EXERCISE INPUTS.
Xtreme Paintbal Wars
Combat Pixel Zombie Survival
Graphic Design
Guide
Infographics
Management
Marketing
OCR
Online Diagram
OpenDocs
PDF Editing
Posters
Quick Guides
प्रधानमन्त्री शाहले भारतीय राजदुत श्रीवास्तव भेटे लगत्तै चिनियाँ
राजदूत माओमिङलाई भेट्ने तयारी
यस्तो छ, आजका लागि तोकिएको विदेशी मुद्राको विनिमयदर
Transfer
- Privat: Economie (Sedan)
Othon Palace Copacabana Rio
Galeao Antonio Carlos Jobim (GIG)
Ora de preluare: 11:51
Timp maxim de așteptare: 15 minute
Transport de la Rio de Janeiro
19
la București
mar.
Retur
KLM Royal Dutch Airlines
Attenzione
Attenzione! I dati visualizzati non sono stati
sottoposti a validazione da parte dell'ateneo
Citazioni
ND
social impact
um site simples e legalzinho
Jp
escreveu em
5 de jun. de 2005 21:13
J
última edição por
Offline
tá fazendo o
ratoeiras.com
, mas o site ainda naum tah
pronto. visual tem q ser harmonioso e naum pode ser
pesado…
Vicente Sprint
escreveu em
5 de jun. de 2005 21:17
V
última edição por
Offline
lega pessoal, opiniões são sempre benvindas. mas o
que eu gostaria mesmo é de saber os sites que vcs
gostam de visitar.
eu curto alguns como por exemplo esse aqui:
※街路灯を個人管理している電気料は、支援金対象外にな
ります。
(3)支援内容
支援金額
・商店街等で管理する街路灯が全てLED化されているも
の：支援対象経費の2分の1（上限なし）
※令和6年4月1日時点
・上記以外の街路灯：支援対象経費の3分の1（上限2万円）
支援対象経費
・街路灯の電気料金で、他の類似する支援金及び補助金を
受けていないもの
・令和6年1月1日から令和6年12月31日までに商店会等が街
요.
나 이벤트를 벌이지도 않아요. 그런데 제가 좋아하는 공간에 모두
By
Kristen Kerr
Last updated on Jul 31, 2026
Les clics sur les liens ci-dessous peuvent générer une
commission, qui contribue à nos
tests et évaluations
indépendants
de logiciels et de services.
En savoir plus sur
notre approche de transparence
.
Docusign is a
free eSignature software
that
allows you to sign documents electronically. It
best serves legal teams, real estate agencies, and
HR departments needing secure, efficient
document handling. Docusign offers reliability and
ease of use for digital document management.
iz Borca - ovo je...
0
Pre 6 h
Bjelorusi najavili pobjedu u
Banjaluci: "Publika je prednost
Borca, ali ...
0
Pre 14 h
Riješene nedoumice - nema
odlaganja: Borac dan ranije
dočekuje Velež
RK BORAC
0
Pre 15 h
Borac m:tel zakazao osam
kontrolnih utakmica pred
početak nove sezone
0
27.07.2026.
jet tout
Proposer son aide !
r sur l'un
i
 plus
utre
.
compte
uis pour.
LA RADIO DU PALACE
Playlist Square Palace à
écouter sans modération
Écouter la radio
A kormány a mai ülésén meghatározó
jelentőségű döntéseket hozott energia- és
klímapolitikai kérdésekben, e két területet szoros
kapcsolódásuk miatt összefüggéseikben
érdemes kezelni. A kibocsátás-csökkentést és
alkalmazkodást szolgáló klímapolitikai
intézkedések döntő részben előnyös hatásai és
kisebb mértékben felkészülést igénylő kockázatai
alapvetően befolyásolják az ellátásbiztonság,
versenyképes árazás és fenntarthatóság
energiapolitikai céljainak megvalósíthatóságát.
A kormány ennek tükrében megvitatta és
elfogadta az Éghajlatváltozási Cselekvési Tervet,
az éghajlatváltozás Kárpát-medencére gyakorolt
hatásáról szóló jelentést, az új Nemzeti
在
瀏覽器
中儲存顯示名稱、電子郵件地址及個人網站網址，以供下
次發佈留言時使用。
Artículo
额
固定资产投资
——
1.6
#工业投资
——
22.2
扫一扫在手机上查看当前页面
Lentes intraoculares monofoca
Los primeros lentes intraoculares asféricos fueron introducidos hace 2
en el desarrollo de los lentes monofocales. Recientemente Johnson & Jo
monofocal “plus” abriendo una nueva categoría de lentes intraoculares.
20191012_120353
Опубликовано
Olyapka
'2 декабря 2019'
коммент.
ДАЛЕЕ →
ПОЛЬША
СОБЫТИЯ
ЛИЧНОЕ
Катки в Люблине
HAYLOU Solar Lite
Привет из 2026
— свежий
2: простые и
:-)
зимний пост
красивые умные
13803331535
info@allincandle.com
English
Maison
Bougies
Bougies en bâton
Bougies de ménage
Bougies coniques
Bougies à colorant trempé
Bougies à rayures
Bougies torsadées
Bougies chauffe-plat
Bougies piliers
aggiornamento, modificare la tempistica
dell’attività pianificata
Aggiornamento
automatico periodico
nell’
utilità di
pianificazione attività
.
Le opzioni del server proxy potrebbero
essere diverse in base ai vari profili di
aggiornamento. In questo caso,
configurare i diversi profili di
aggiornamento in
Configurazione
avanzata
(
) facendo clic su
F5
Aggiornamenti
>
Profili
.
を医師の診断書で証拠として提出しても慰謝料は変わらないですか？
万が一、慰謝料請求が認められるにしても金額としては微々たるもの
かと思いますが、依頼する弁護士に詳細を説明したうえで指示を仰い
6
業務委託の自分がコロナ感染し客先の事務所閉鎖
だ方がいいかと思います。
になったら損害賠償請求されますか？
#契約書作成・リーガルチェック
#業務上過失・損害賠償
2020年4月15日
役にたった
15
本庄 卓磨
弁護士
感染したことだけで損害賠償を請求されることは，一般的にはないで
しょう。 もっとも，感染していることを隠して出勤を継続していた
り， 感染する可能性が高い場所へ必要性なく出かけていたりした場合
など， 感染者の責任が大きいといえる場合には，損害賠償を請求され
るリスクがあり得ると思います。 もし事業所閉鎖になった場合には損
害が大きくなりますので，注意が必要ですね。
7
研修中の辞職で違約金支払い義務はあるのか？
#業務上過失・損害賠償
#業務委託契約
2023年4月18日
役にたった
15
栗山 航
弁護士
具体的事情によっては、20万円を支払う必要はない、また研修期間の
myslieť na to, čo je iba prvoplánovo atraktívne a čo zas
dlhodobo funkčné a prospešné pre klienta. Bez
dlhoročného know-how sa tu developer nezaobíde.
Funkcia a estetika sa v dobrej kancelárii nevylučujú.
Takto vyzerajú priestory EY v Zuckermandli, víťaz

PROBLEM STATEMENT. Repeat the entries word for word. Skip none of them.

SOLUTION TO THIS EXERCISE.
Xtreme Paintbal Wars
Combat Pixel Zombie Survival
Graphic Design
Guide
Infographics
Management
Marketing
OCR
Online Diagram
OpenDocs
PDF Editing
Posters
Quick Guides
प्रधानमन्त्री शाहले भारतीय राजदुत श्रीवास्तव भेटे लगत्तै चिनियाँ
राजदूत माओमिङलाई भेट्ने तयारी
यस्तो छ, आजका लागि तोकिएको विदेशी मुद्राको विनिमयदर
Transfer
- Privat: Economie (Sedan)
Othon Palace Copacabana Rio
Galeao Antonio Carlos Jobim (GIG)
Ora de preluare: 11:51
Timp maxim de așteptare: 15 minute
Transport de la Rio de Janeiro
19
la București
mar.
Retur
KLM Royal Dutch Airlines
Attenzione
Attenzione! I dati visualizzati non sono stati
sottoposti a validazione da parte dell'ateneo
Citazioni
ND
social impact
um site simples e legalzinho
Jp
escreveu em
5 de jun. de 2005 21:13
J
última edição por
Offline
tá fazendo o
ratoeiras.com
, mas o site ainda naum tah
pronto. visual tem q ser harmonioso e naum pode ser
pesado…
Vicente Sprint
escreveu em
5 de jun. de 2005 21:17
V
última edição por
Offline
lega pessoal, opiniões são sempre benvindas. mas o
que eu gostaria mesmo é de saber os sites que vcs
gostam de visitar.
eu curto alguns como por exemplo esse aqui:
※街路灯を個人管理している電気料は、支援金対象外にな
ります。
(3)支援内容
支援金額
・商店街等で管理する街路灯が全てLED化されているも
の：支援対象経費の2分の1（上限なし）
※令和6年4月1日時点
・上記以外の街路灯：支援対象経費の3分の1（上限2万円）
支援対象経費
・街路灯の電気料金で、他の類似する支援金及び補助金を
受けていないもの
・令和6年1月1日から令和6年12月31日までに商店会等が街
요.
나 이벤트를 벌이지도 않아요. 그런데 제가 좋아하는 공간에 모두
By
Kristen Kerr
Last updated on Jul 31, 2026
Les clics sur les liens ci-dessous peuvent générer une
commission, qui contribue à nos
tests et évaluations
indépendants
de logiciels et de services.
En savoir plus sur
notre approche de transparence
.
Docusign is a
free eSignature software
that
allows you to sign documents electronically. It
best serves legal teams, real estate agencies, and
HR departments needing secure, efficient
document handling. Docusign offers reliability and
ease of use for digital document management.
iz Borca - ovo je...
0
Pre 6 h
Bjelorusi najavili pobjedu u
Banjaluci: "Publika je prednost
Borca, ali ...
0
Pre 14 h
Riješene nedoumice - nema
odlaganja: Borac dan ranije
dočekuje Velež
RK BORAC
0
Pre 15 h
Borac m:tel zakazao osam
kontrolnih utakmica pred
početak nove sezone
0
27.07.2026.
jet tout
Proposer son aide !
r sur l'un
i
 plus
utre
.
compte
uis pour.
LA RADIO DU PALACE
Playlist Square Palace à
écouter sans modération
Écouter la radio
A kormány a mai ülésén meghatározó
jelentőségű döntéseket hozott energia- és
klímapolitikai kérdésekben, e két területet szoros
kapcsolódásuk miatt összefüggéseikben
érdemes kezelni. A kibocsátás-csökkentést és
alkalmazkodást szolgáló klímapolitikai
intézkedések döntő részben előnyös hatásai és
kisebb mértékben felkészülést igénylő kockázatai
alapvetően befolyásolják az ellátásbiztonság,
versenyképes árazás és fenntarthatóság
energiapolitikai céljainak megvalósíthatóságát.
A kormány ennek tükrében megvitatta és
elfogadta az Éghajlatváltozási Cselekvési Tervet,
az éghajlatváltozás Kárpát-medencére gyakorolt
hatásáról szóló jelentést, az új Nemzeti
在
瀏覽器
中儲存顯示名稱、電子郵件地址及個人網站網址，以供下
次發佈留言時使用。
Artículo
额
固定资产投资
——
1.6
#工业投资
——
22.2
扫一扫在手机上查看当前页面
Lentes intraoculares monofoca
Los primeros lentes intraoculares asféricos fueron introducidos hace 2
en el desarrollo de los lentes monofocales. Recientemente Johnson & Jo
monofocal “plus” abriendo una nueva categoría de lentes intraoculares.
20191012_120353
Опубликовано
Olyapka
'2 декабря 2019'
коммент.
ДАЛЕЕ →
ПОЛЬША
СОБЫТИЯ
ЛИЧНОЕ
Катки в Люблине
HAYLOU Solar Lite
Привет из 2026
— свежий
2: простые и
:-)
зимний пост
красивые умные
13803331535
info@allincandle.com
English
Maison
Bougies
Bougies en bâton
Bougies de ménage
Bougies coniques
Bougies à colorant trempé
Bougies à rayures
Bougies torsadées
Bougies chauffe-plat
Bougies piliers
aggiornamento, modificare la tempistica
dell’attività pianificata
Aggiornamento
automatico periodico
nell’
utilità di
pianificazione attività
.
Le opzioni del server proxy potrebbero
essere diverse in base ai vari profili di
aggiornamento. In questo caso,
configurare i diversi profili di
aggiornamento in
Configurazione
avanzata
(
) facendo clic su
F5
Aggiornamenti
>
Profili
.
を医師の診断書で証拠として提出しても慰謝料は変わらないですか？
万が一、慰謝料請求が認められるにしても金額としては微々たるもの
かと思いますが、依頼する弁護士に詳細を説明したうえで指示を仰い
6
業務委託の自分がコロナ感染し客先の事務所閉鎖
だ方がいいかと思います。
になったら損害賠償請求されますか？
#契約書作成・リーガルチェック
#業務上過失・損害賠償
2020年4月15日
役にたった
15
本庄 卓磨
弁護士
感染したことだけで損害賠償を請求されることは，一般的にはないで
しょう。 もっとも，感染していることを隠して出勤を継続していた
り， 感染する可能性が高い場所へ必要性なく出かけていたりした場合
など， 感染者の責任が大きいといえる場合には，損害賠償を請求され
るリスクがあり得ると思います。 もし事業所閉鎖になった場合には損
害が大きくなりますので，注意が必要ですね。
7
研修中の辞職で違約金支払い義務はあるのか？
#業務上過失・損害賠償
#業務委託契約
2023年4月18日
役にたった
15
栗山 航
弁護士
具体的事情によっては、20万円を支払う必要はない、また研修期間の
myslieť na to, čo je iba prvoplánovo atraktívne a čo zas
dlhodobo funkčné a prospešné pre klienta. Bez
dlhoročného know-how sa tu developer nezaobíde.
Funkcia a estetika sa v dobrej kancelárii nevylučujú.
Takto vyzerajú priestory EY v Zuckermandli, víťaz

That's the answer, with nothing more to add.